Di kancah musik pop Indonesia, nama Ada Band (kini ADA Band) adalah sebuah institusi yang tak terpisahkan dari era awal milenium. Mereka berhasil menyajikan melodi balada yang mendayu-dayu, lirik puitis, dan vokal yang khas. Salah satu lagu yang paling ikonik dan terus relevan hingga kini adalah "Masih Adakah Cinta". Lagu ini bukan sekadar hit radio; ia adalah cerminan perasaan universal tentang harapan dan keraguan dalam sebuah hubungan yang sedang diuji badai.
Ketika kita menekan tombol putar dan mendengar intro piano yang melankolis diikuti oleh suara vokal yang penuh penjiwaan, ingatan kita langsung dibawa ke masa lalu—masa ketika patah hati terasa begitu nyata dan pertanyaan tunggal itu muncul di benak: "Adakah sisa rasa di antara kita?" Pertanyaan ini, yang menjadi inti dari lagu ada band masih adakah cinta, adalah jembatan emosional yang menghubungkan pendengar lama dengan generasi baru.
Lirik lagu ini adalah masterclass dalam menyampaikan kerentanan. Ia tidak menuduh, melainkan mengajukan sebuah permohonan yang tulus. Bait demi bait membangun narasi tentang seseorang yang merasa hubungan mereka mulai merenggang, jarak mulai tercipta, dan kehangatan yang dulu ada kini terasa dingin. Rasa takut akan kehilangan mendominasi, mendorong penutur lagu untuk mencari kepastian. "Masih adakah cinta?" adalah pertanyaan yang mengandung risiko besar. Jika jawabannya adalah "tidak", maka kejatuhan emosional akan segera terjadi. Namun, jika jawabannya "ya", maka ada secercah harapan untuk memperbaiki apa yang telah rusak.

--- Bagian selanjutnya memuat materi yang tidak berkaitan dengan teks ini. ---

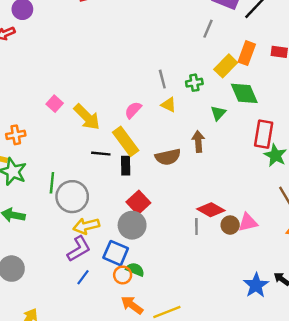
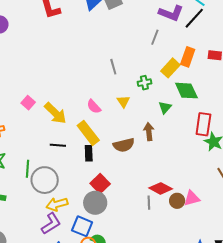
gray line: (162, 79) -> (113, 67), moved
yellow triangle: (169, 105) -> (123, 101), turned 32
pink semicircle: (133, 110) -> (94, 107), turned -84
black line: (101, 154) -> (58, 145), moved

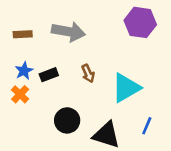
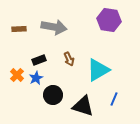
blue star: (24, 71) -> (36, 78), moved

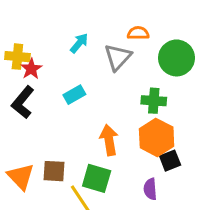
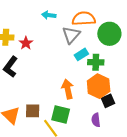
orange semicircle: (138, 33) -> (84, 19), size x1.6
cyan arrow: (79, 43) -> (49, 15), moved, turned -120
red star: (31, 69) -> (26, 43), moved
cyan rectangle: (74, 95) -> (81, 54), moved

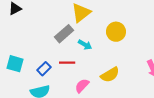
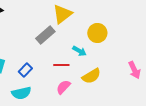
cyan arrow: (85, 45) -> (79, 51), moved
red line: (67, 63) -> (61, 65), moved

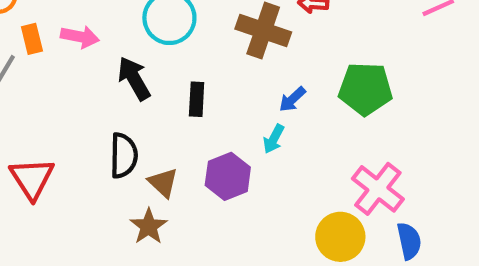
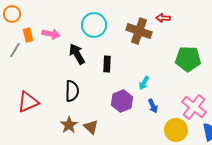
blue arrow: (292, 99) -> (153, 106), moved, turned -72
red triangle: (32, 178) -> (28, 102), turned 40
brown triangle: (163, 183) -> (91, 127), moved
brown star: (149, 226) -> (69, 125), moved

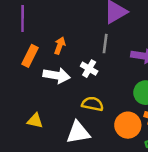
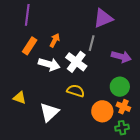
white cross: (89, 69) -> (76, 62), size x1.5
yellow triangle: (35, 121) -> (20, 98), moved
white triangle: (78, 132) -> (49, 112), moved, turned -40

Relevansi lagu ini tak lekang oleh waktu karena tema pencarian validasi dalam cinta adalah abadi. Dalam setiap era, baik itu era SMS, era media sosial, atau era serba cepat saat ini, keraguan dalam hubungan selalu menghampiri. Lagu ini menawarkan validasi bahwa perasaan cemas dan berharap itu wajar adanya. Inilah kekuatan musik balada pop yang dibawakan oleh ADA Band—mereka mampu mengemas drama interpersonal yang kompleks menjadi melodi yang mudah dicerna namun berdampak mendalam.
Pada masanya, lagu ini mendefinisikan ulang standar balada rock Indonesia. Dengan aransemen yang kaya—terutama permainan gitar solo yang melodius—lagu ini terasa lebih 'berkelas' dibandingkan banyak lagu patah hati lainnya. Vokalis yang saat itu membawakan lagu ini berhasil menyampaikan setiap nuansa kepedihan dan kerinduan. Ketika kita mendengarkan kembali rekaman asli dari era kejayaan ADA Band, kita tidak hanya mendengar musik, tetapi juga merasakan atmosfer budaya pop Indonesia saat itu.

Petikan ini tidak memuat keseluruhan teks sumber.